Fixiert sind demnach Zubringerfahrten aus Berlin, München, Frankfurt, Bremen, Hannover und Göttingen. Zwar ruft (noch) keine der Mitgliedsorganisationen ausdrücklich zu Gewaltanwendung auf, die Rhetorik ist jedoch eindeutig. Ziel ist demnach das „Crashen“ des WKR-Balls, inklusive „Schnitzeln von Burschis“ im Rahmen von „Burschenschaftersafaris“. Für den Fall von Festnahmen wurde eine eigene Rechtshilfehotline eingerichtet. Generell sehen die Aktivisten positiv, „dass die Bullen in Österreich bei Großlagen deutlich unkoordinierter als in Deutschland sind“ und in Wien – in Hinblick auf bevorstehende Straßenschlachten – auch „das Tragen von Schutzkleidung erlaubt“ sei.

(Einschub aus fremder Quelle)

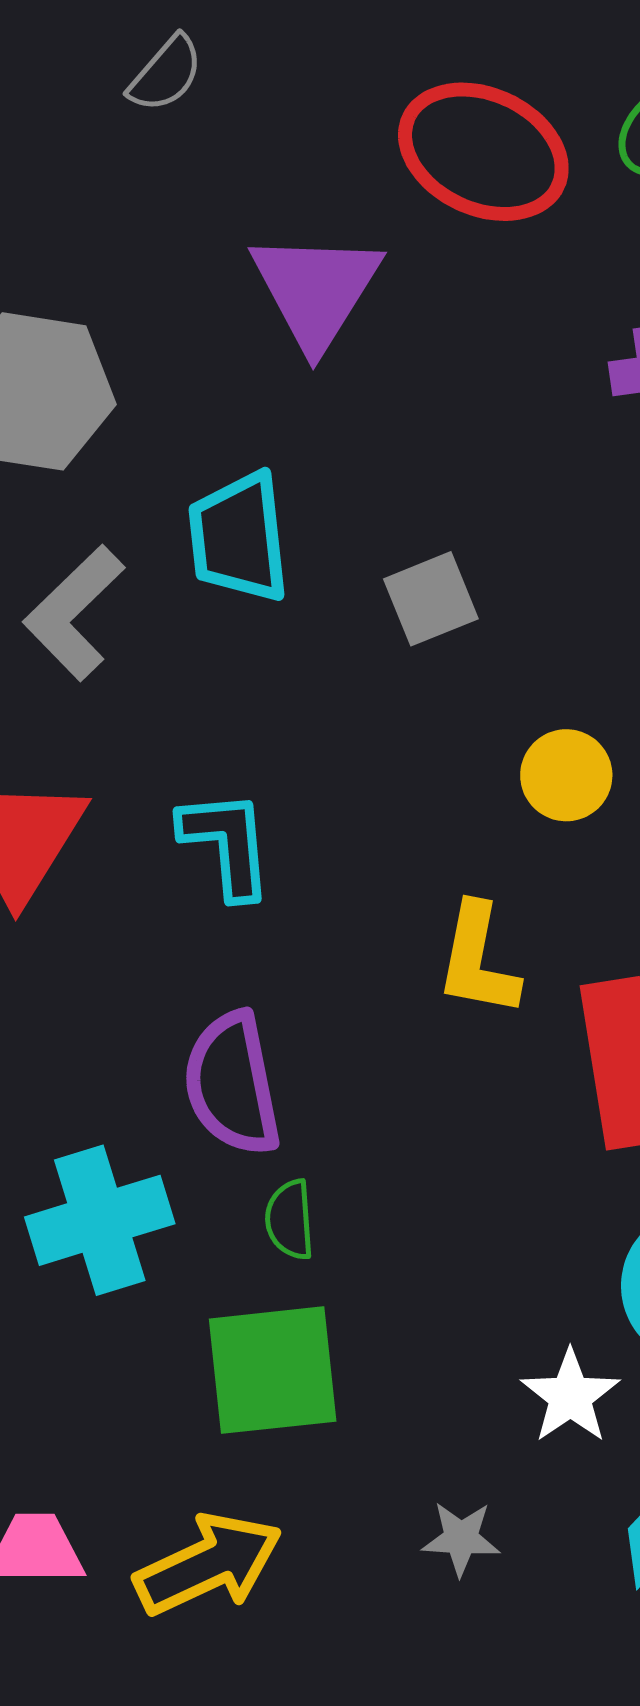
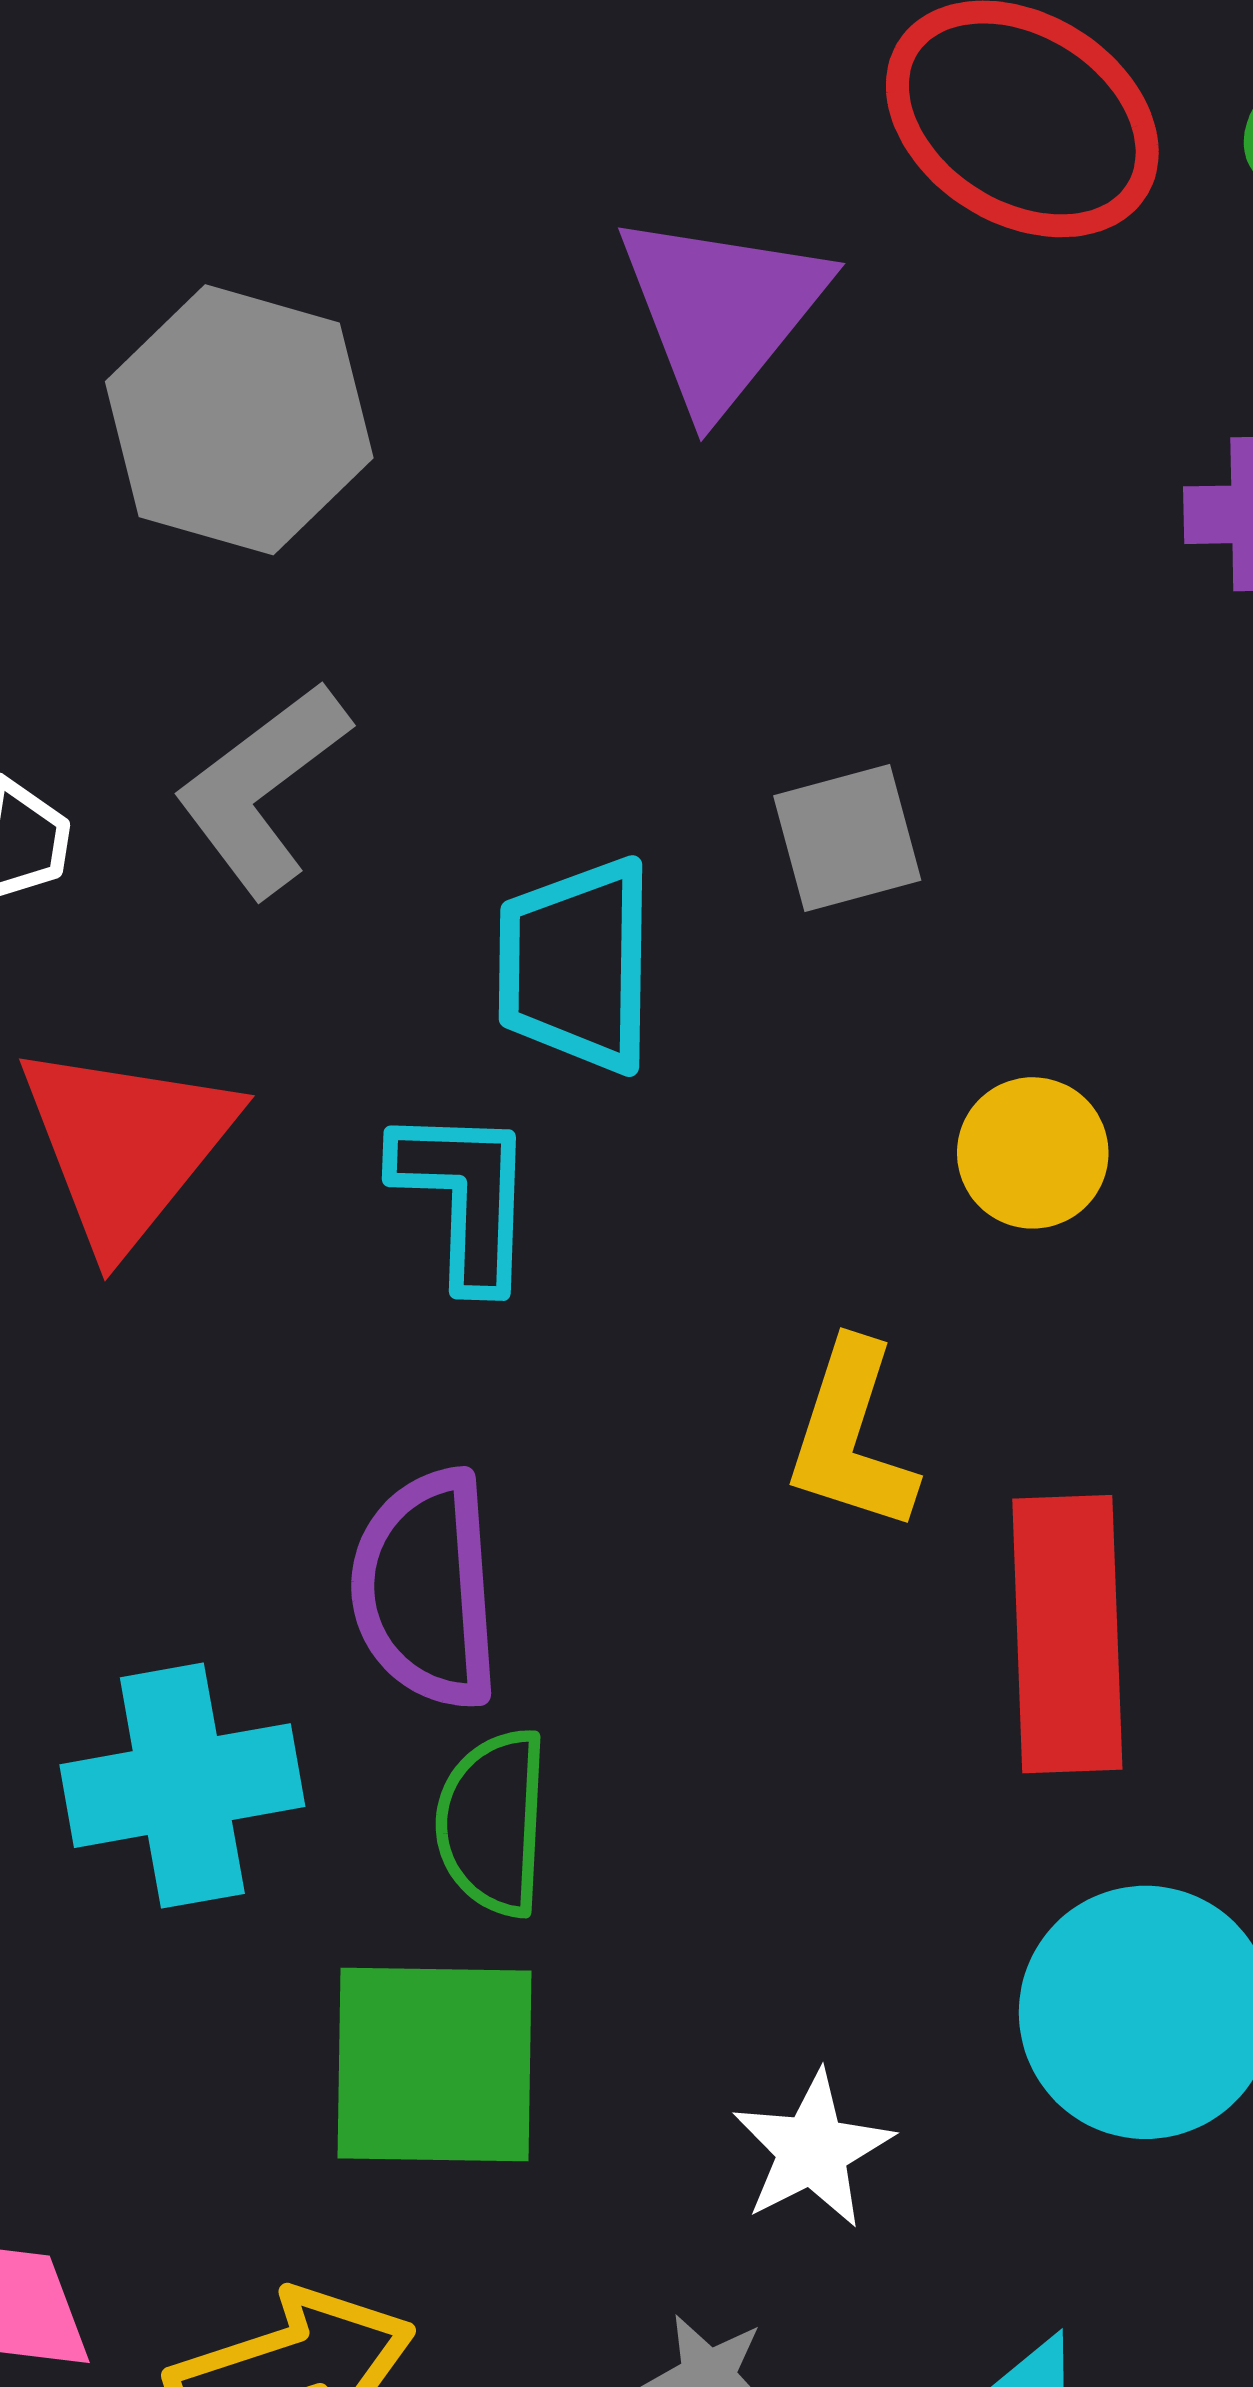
cyan trapezoid: (239, 538) -> (576, 965), moved
green semicircle: (290, 1220) -> (493, 1823), size x1.4
white star: (570, 1396) -> (812, 2150), moved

Für den Verfassungsschutz sind das mehr als hohle Drohungen. Die Experten glauben an eine „erfolgreiche Mobilmachung“ – auch auf Kosten des aus mehreren NGOs bestehenden zivilgesellschaftlichen Bündnisses gegen den Ball (SOS Mitmensch, Israelitische Kultusgemeinde etc.). Wenngleich die Hoffnung bestünde, dass die Demonstration ohne Gewaltausbruch ende, beziehen die Analysten das Worst-Case-Szenario in ihre Vorbereitungen mit ein. Zitat: „Es könnte zu Störungen auf dem Ball selbst und in der Hofburg kommen.“

Doch warum droht der Kampf zwischen Links- und Rechtsextremen gerade jetzt zu eskalieren? Und wie ist es erklärbar, dass Medien und Öffentlichkeit den 59 Jahre alten Ball bis ins Jahr 2007 ignoriert haben, sich die Stimmung 2008 jedoch schlagartig geändert hat?

„Die Bestellung des schlagenden Burschenschafters Martin Graf zum Dritten Nationalratspräsidenten hat beide Seiten polarisiert“, sagt ein Verfassungsschützer. Als einzigartige Ereignisse nennt er etwa einen Aufmarsch mit Handgreiflichkeiten von Rechtsextremen auf der Rampe des Parlaments oder den Überfall auf ein linksextremes Vereinslokal. Zuletzt beobachtete der Staatsschutz gegenseitige Provokationen durch Flugblatt- und Plakataktionen in Wien. Und im Rahmen konspirativ geplanter Übergriffe gab es mehrere gewalttätige Auseinandersetzungen.

In Zahlen: Politischer Extremismus in Österreich

Links- und rechtsextreme Gruppen begingen im Jahr 2010 (aktuellere Daten sind noch nicht verfügbar) insgesamt 1380 Straftaten.

1040 davon ordnete der Verfassungsschutz rechtsextremen Kreisen zu, was einem Zuwachs von 30 Prozent entspricht. Die überwältigende Mehrzahl der Delikte betraf dabei jene nach dem Verbotsgesetz.

Auf linksextremer Seite registrierte der Staatsschutz zuletzt 340 Anzeigen (Zuwachs: 277 Prozent). Die meisten davon betrafen Sachbeschädigungen und Körperverletzungen, auch 31 Polizisten waren unter den Verletzten.